Ces disparités ne sont pas sans conséquences et cela devient un enjeu majeur des cabinets que de retenir ces talents.
Des initiatives concrètes au sein des cabinets d’avocats
Le souhait d’un rééquilibrage se trouve partagé de manière croissante par les avocats. Cela tient pour partie, et c’est heureux, à l’impulsion d’hommes souvent issus de la jeune génération, d’atteindre un meilleur équilibre de leurs vies professionnelle et personnelle. Équilibre d’autant plus nécessaire à l’aune d’une crise qui a précipité le basculement vers le télétravail. De manière générale, hommes et femmes expriment leur souhait d’œuvrer ensemble sur ces sujets : « 62 % des répondants hommes affirment vouloir s’engager dans de telles initiatives aux côtés des femmes » (Sondage DLA Piper Women in law, 8 mars 2017).
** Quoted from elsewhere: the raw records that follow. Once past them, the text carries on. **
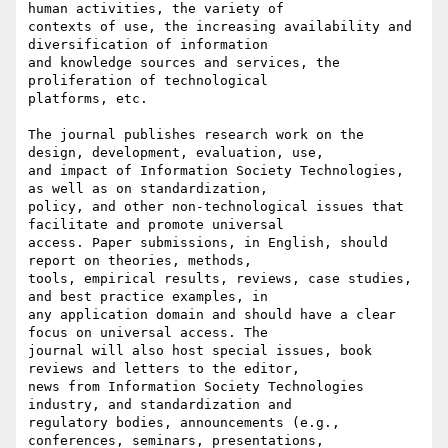
human activities, the variety of

contexts of use, the increasing availability and 
diversification of information

and knowledge sources and services, the 
proliferation of technological

platforms, etc.

The journal publishes research work on the 
design, development, evaluation, use,

and impact of Information Society Technologies, 
as well as on standardization,

policy, and other non-technological issues that 
facilitate and promote universal

access. Paper submissions, in English, should 
report on theories, methods,

tools, empirical results, reviews, case studies, 
and best practice examples, in

any application domain and should have a clear 
focus on universal access. The

journal will also host special issues, book 
reviews and letters to the editor,

news from Information Society Technologies 
industry, and standardization and

regulatory bodies, announcements (e.g., 
conferences, seminars, presentations,
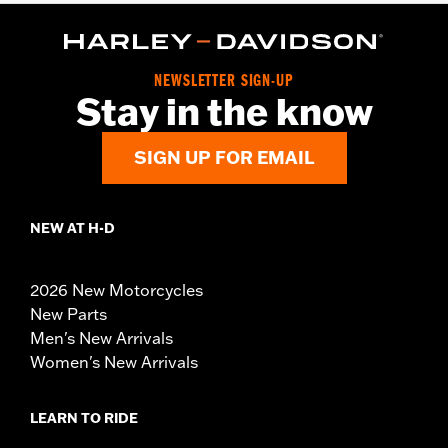
NEWSLETTER SIGN-UP
Stay in the know
SIGN UP FOR EMAIL
NEW AT H-D
2026 New Motorcycles
New Parts
Men's New Arrivals
Women's New Arrivals
LEARN TO RIDE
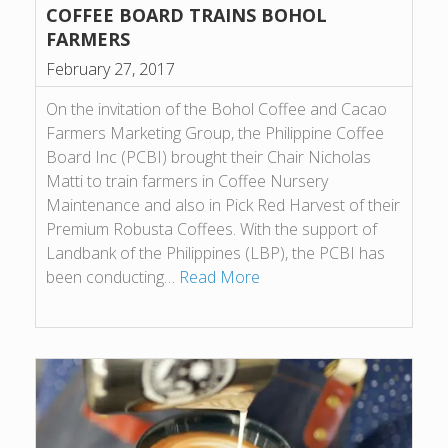
COFFEE BOARD TRAINS BOHOL
FARMERS
February 27, 2017
On the invitation of the Bohol Coffee and Cacao
Farmers Marketing Group, the Philippine Coffee
Board Inc (PCBI) brought their Chair Nicholas
Matti to train farmers in Coffee Nursery
Maintenance and also in Pick Red Harvest of their
Premium Robusta Coffees. With the support of
Landbank of the Philippines (LBP), the PCBI has
been conducting…
Read More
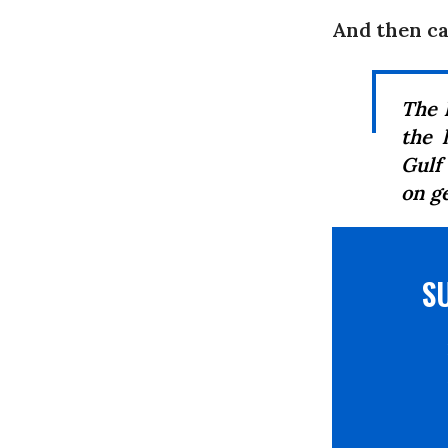
And then c
The 
the 
Gulf
on g
S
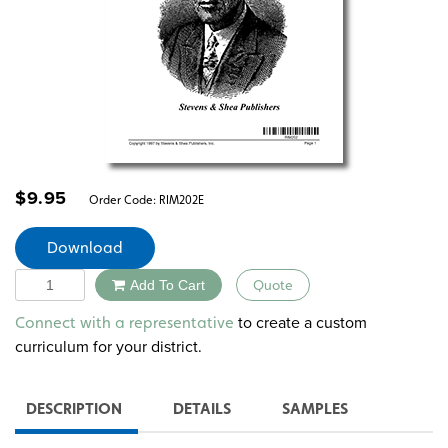
$
9.95
Order Code:
RIM202E
Download
Quantity
Add To Cart
Quote
Alternative:
to create a custom
Connect with a representative
curriculum for your district.
DESCRIPTION
DETAILS
SAMPLES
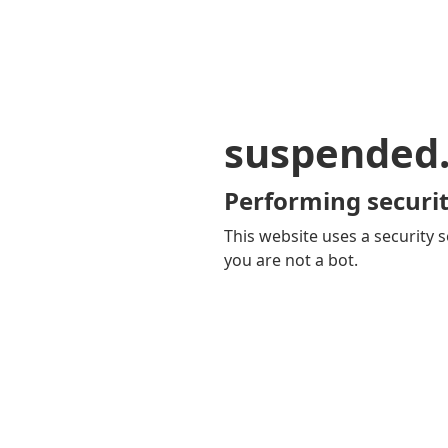
suspended
Performing securit
This website uses a security s
you are not a bot.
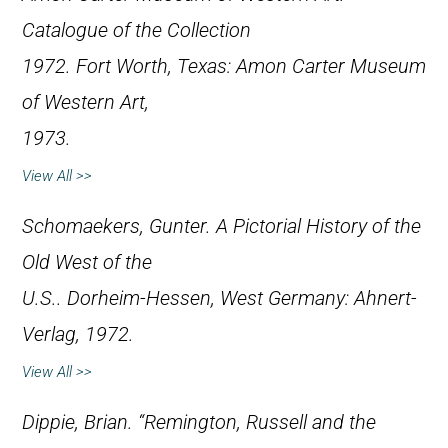
Catalogue of the Collection
1972
. Fort Worth, Texas: Amon Carter Museum
of Western Art,
1973.
View All >>
Schomaekers, Gunter.
A Pictorial History of the
Old West of the
U.S.
. Dorheim-Hessen, West Germany: Ahnert-
Verlag, 1972.
View All >>
Dippie, Brian. “Remington, Russell and the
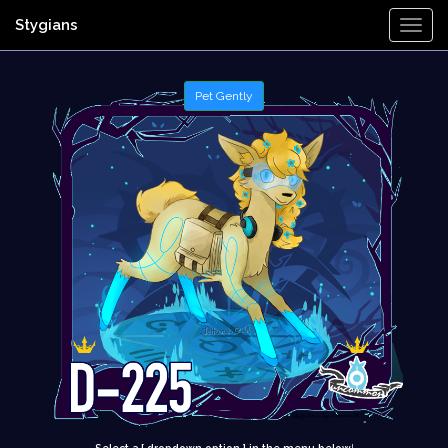
Stygians
Togg
Navi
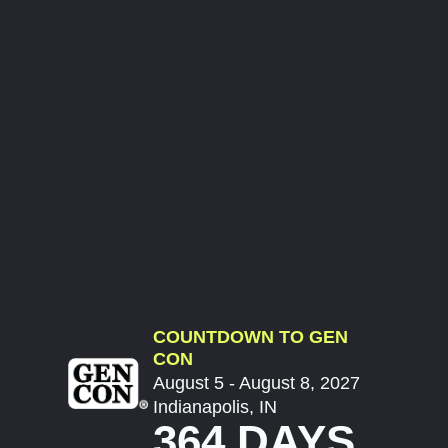
COUNTDOWN TO GEN
CON
August 5 - August 8, 2027
Indianapolis, IN
364 DAYS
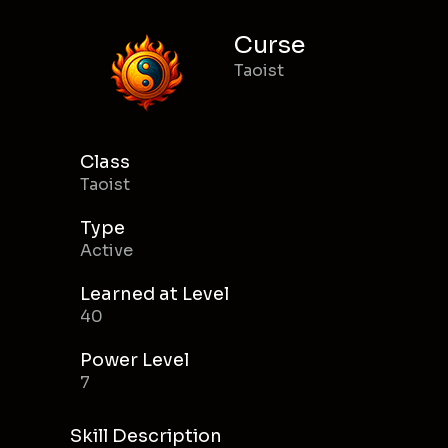
Curse
Taoist
Class
Taoist
Type
Active
Learned at Level
40
Power Level
7
Skill Description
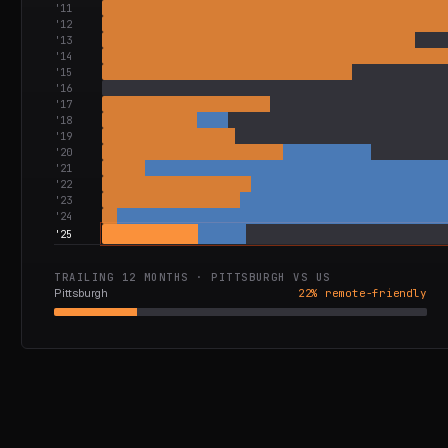
'
11
'
12
'
13
'
14
'
15
'
16
'
17
'
18
'
19
'
20
'
21
'
22
'
23
'
24
'
25
TRAILING 12 MONTHS ·
PITTSBURGH
VS
US
Pittsburgh
22
% remote-friendly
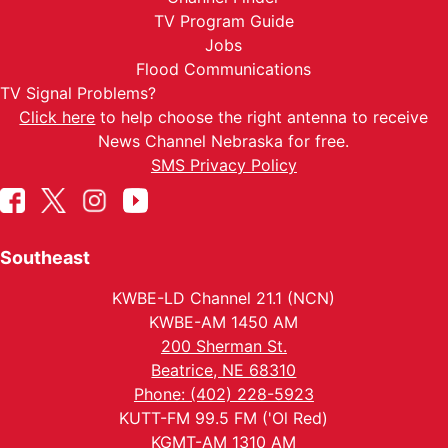
TV Program Guide
Jobs
Flood Communications
TV Signal Problems?
Click here
to help choose the right antenna to receive
News Channel Nebraska for free.
SMS Privacy Policy
Southeast
KWBE-LD Channel 21.1 (NCN)
KWBE-AM 1450 AM
200 Sherman St.
Beatrice, NE 68310
Phone: (402) 228-5923
KUTT-FM 99.5 FM ('Ol Red)
KGMT-AM 1310 AM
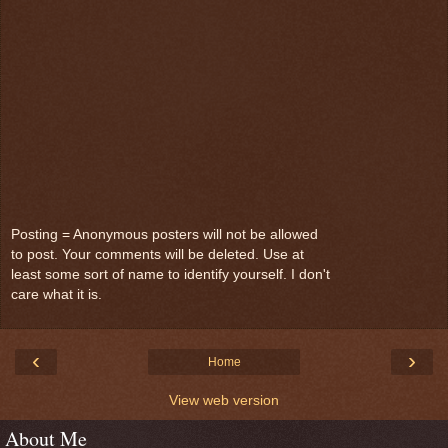
Posting = Anonymous posters will not be allowed
to post. Your comments will be deleted. Use at
least some sort of name to identify yourself. I don't
care what it is.
‹
›
Home
View web version
About Me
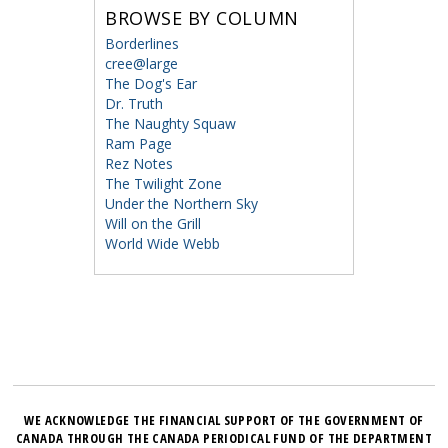
BROWSE BY COLUMN
Borderlines
cree@large
The Dog's Ear
Dr. Truth
The Naughty Squaw
Ram Page
Rez Notes
The Twilight Zone
Under the Northern Sky
Will on the Grill
World Wide Webb
WE ACKNOWLEDGE THE FINANCIAL SUPPORT OF THE GOVERNMENT OF
CANADA THROUGH THE CANADA PERIODICAL FUND OF THE DEPARTMENT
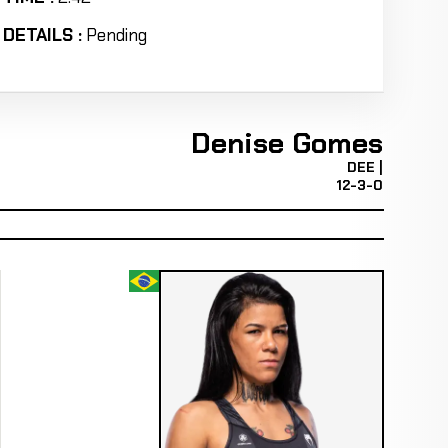
DETAILS :
Pending
Denise Gomes
DEE |
12-3-0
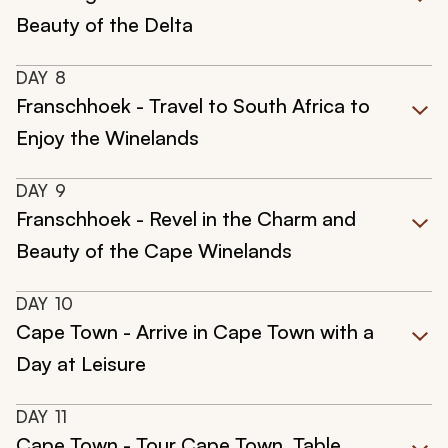
Beauty of the Delta
DAY
8
Franschhoek - Travel to South Africa to
Enjoy the Winelands
DAY
9
Franschhoek - Revel in the Charm and
Beauty of the Cape Winelands
DAY
10
Cape Town - Arrive in Cape Town with a
Day at Leisure
DAY
11
Cape Town - Tour Cape Town, Table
À ce terrain favorable, s’ajoutent des initiatives nécessaires. Parmi elles, des sessions de formation menées, notamment, auprès des managers sur le « management des biais inconscients », mais également sur la gestion en amont et en aval de la maternité des membres de l’équipe, ou sur la mise en place d’un comité de modération visant à tenir compte, en valorisant les compétences, de la parité dans la gestion des carrières et l’accès au leadership.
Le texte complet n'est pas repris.